In the data below, find the line containing "Bewerber/Bietergemeinschaften ist für j", then set down that line and every later line up to and including the line containing "Lichtsignalanlagen bevorrechtigt. Im Zug", exactly.

□ □ □ □

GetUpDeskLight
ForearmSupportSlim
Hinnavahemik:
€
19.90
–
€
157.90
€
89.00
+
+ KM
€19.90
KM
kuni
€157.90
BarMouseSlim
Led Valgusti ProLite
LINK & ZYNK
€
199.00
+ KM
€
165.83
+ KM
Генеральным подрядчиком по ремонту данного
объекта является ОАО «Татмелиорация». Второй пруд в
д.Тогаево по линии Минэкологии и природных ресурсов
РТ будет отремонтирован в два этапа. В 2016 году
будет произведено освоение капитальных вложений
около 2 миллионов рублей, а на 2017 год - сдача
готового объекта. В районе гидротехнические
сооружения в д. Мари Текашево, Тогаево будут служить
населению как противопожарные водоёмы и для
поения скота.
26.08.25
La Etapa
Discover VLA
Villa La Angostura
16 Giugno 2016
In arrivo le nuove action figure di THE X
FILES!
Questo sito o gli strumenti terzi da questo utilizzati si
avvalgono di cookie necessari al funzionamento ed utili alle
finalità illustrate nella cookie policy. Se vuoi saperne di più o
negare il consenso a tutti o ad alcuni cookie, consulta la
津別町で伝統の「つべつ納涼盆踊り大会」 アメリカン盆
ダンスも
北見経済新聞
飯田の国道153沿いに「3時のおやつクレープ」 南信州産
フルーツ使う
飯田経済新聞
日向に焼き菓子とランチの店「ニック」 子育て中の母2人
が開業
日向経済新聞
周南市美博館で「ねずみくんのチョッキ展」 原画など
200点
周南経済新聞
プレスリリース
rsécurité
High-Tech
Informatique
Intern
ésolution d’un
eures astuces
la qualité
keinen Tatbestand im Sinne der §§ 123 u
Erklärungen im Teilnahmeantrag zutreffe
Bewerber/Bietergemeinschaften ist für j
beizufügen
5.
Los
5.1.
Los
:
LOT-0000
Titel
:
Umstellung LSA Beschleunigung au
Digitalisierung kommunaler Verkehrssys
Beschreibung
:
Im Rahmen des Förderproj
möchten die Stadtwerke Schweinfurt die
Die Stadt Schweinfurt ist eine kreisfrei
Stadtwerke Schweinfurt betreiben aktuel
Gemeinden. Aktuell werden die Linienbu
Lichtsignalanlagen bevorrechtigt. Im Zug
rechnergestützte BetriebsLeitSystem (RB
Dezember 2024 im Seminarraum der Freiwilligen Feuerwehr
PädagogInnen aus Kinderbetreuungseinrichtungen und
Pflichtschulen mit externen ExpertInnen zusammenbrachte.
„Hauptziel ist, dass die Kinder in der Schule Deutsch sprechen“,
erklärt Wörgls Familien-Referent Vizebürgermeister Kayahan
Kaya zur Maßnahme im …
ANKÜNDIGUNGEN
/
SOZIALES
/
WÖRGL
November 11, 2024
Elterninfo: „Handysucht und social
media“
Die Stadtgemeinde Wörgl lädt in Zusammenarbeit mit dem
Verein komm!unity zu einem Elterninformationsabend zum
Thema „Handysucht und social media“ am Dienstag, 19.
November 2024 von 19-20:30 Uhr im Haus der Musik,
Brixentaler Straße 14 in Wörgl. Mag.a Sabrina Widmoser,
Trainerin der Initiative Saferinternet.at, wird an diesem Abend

□ □ □ □

• TASK ANSWER
Bewerber/Bietergemeinschaften ist für j
beizufügen
5.
Los
5.1.
Los
:
LOT-0000
Titel
:
Umstellung LSA Beschleunigung au
Digitalisierung kommunaler Verkehrssys
Beschreibung
:
Im Rahmen des Förderproj
möchten die Stadtwerke Schweinfurt die
Die Stadt Schweinfurt ist eine kreisfrei
Stadtwerke Schweinfurt betreiben aktuel
Gemeinden. Aktuell werden die Linienbu
Lichtsignalanlagen bevorrechtigt. Im Zug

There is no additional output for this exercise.